Jennings did not report the profitability of individual companies. The most profitable drug company on the Fortune list is Amgen (28 percent). Three other companies came in at 24 percent. Pharmacia and Abbott both report 7 percent, according to Fortune, and Gemzyne was at negative 9 percent.

Compare this to Coca-Cola’s 20 percent profit; Bank of New York (19 percent); Mellon Financial (33 percent) (more than any drug company); Microsoft (29 percent); Oracle (24 percent); Gannett (publisher of USA Today) (13 percent); Knight-Ridder (15 percent); AT&T (13 percent); and SBC Communications (16 percent). Even the Washington Post earned a 10 percent profit, as much as or more than four of the 14 drug companies on the list.

Yes, most of the drug companies are profitable, but no more so than many other companies in other fields. There are companies in other industries that are even more profitable … and a Coca-Cola never saved a life.

Enough Innovation?

“Bitter Medicine” suggested there are fewer original drugs being produced today than in the past. The actual record contradicts this: Twenty new drugs were approved by the Food and Drug Administration (FDA) in 1988 and 23 in 1989, compared to 27 in 2000 and 24 in 2001.

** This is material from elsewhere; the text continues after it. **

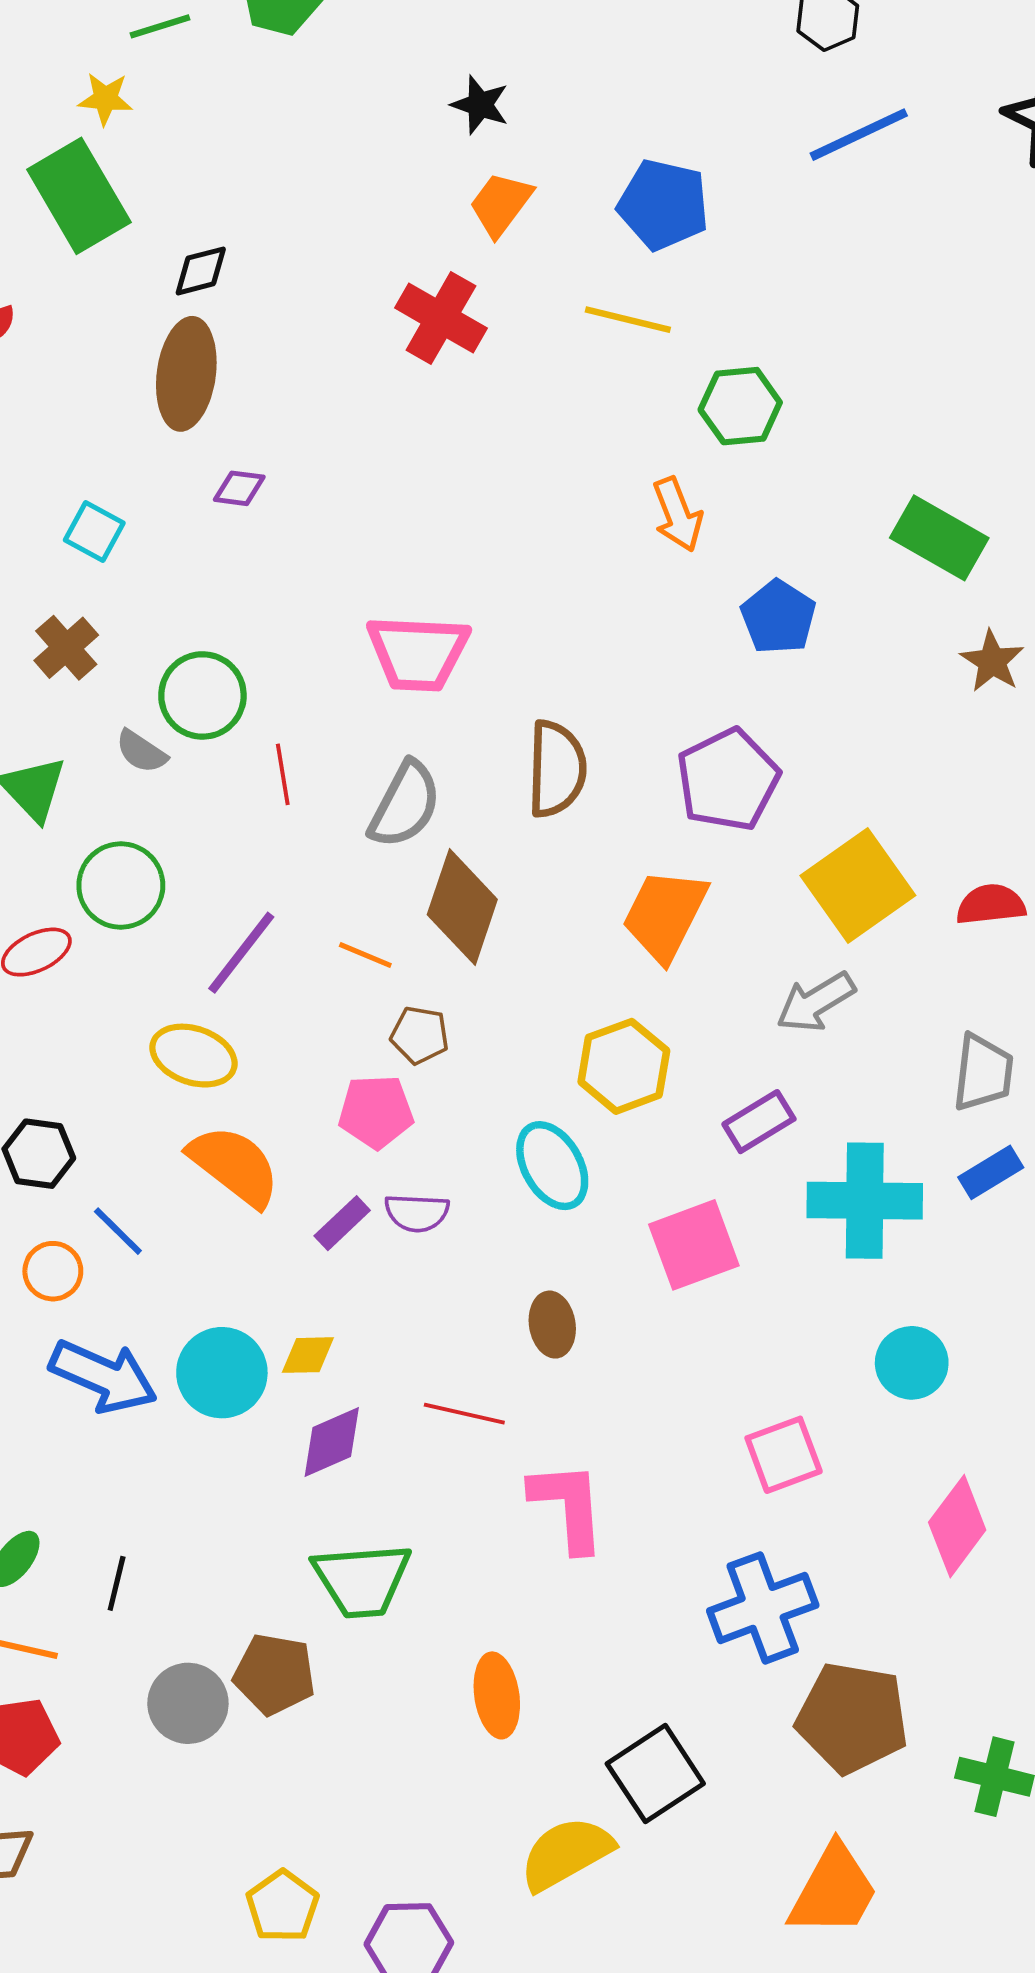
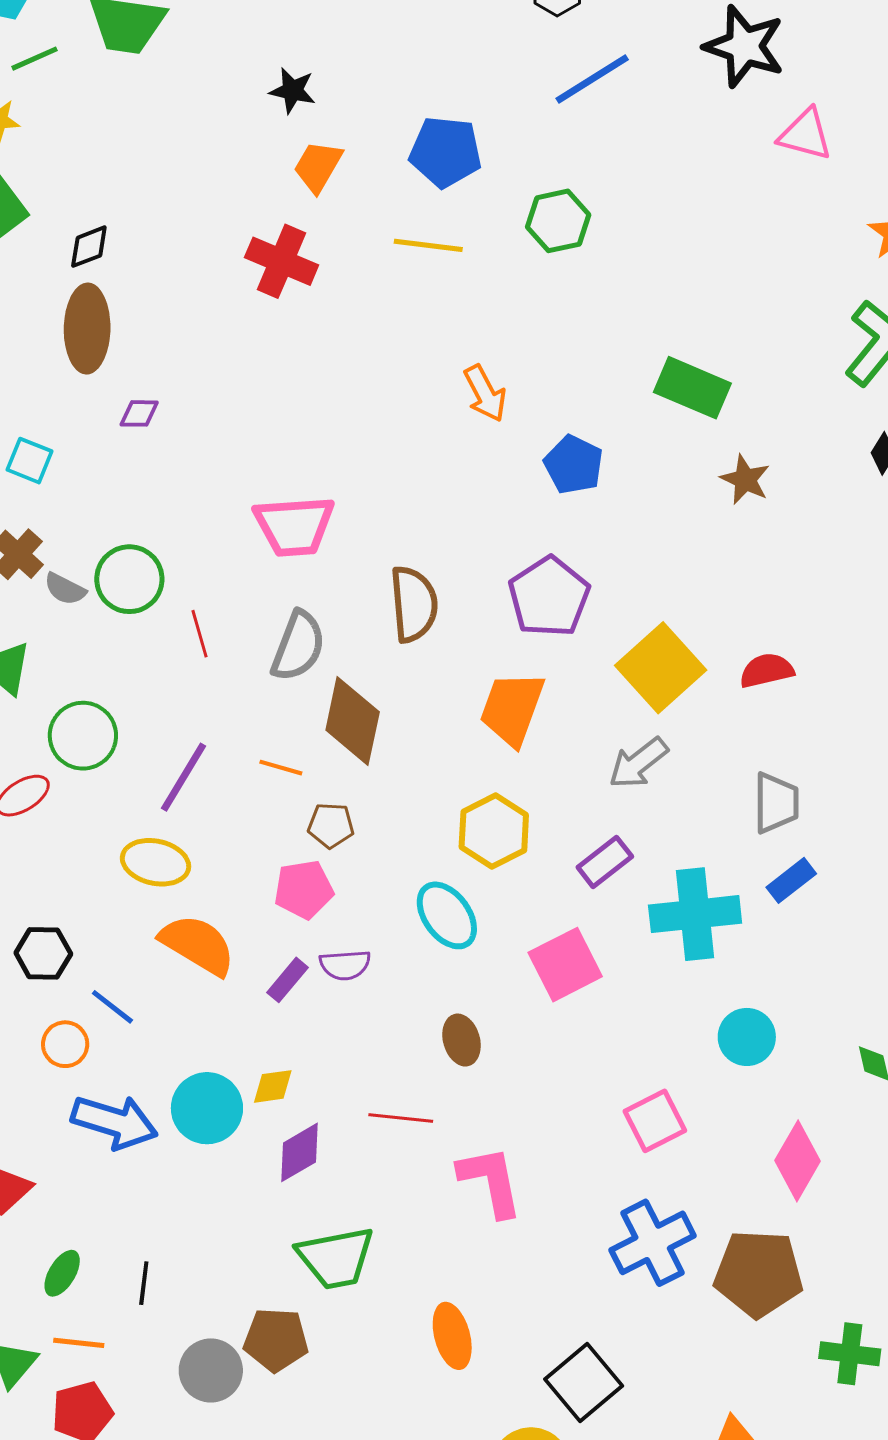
green hexagon: (740, 406) -> (558, 221), moved
gray semicircle: (141, 752) -> (65, 589), moved
brown pentagon: (852, 1718) -> (759, 1274), moved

The pharmaceutical industry invests about 17 percent of sales in research and development, more than nearly any other industry and well above the average for all industries of 3.9 percent. Compared to drug companies, the computer software and service industry invests 60 percent as much, telecommunications companies just 29 percent as much, and the automotive industry just 24 percent as much.

One industry critic featured by Jennings claimed drug companies get a free ride from spending on basic research by the National Institutes of Health (NIH), and that all five of the best-selling drugs today were funded by the NIH. But according to the Pharmaceutical Research and Manufacturers Association (PhRMA), the trade association for the manufacturers of innovative drugs, industry outspent NIH $26 billion to $18 billion in 2000. According to NIH itself, only four out of the 47 best-selling drugs were developed in part with NIH funding.

How much of the industry’s spending on R&D goes toward new drugs? According to PhRMA, 78 percent is spent on innovative new products. More than 400 new medicines for cancer, 122 for heart disease and stroke, and 24 for Alzheimer’s are undergoing testing as this article is written.

Is this record “good enough”? No one can say how many new drugs “should” be discovered each year. We do know that regulations requiring extensive testing of new drugs before they can be marketed, discussed below, lengthen the time it takes for a newly discovered drug to reach the market and dramatically increase the cost.

It may also be true that as medicine finds more cures for more diseases, the “easy” diseases disappear from the list, and those that remain are tougher and take longer to find a cure. Another possibility is that many diseases without cures affect smaller populations, making it more difficult for drug companies and investors to justify the high cost of getting a drug approved.

New and Improved?

According to a study from a managed care advocacy organization cited by Jennings, 80 percent of “new” drugs are not “significantly different” or “proven to be more effective” than drugs already on the market. But it is impossible even for experts, much less television commentators, to characterize most or even some changes to prescription drugs as being medically “insignificant.”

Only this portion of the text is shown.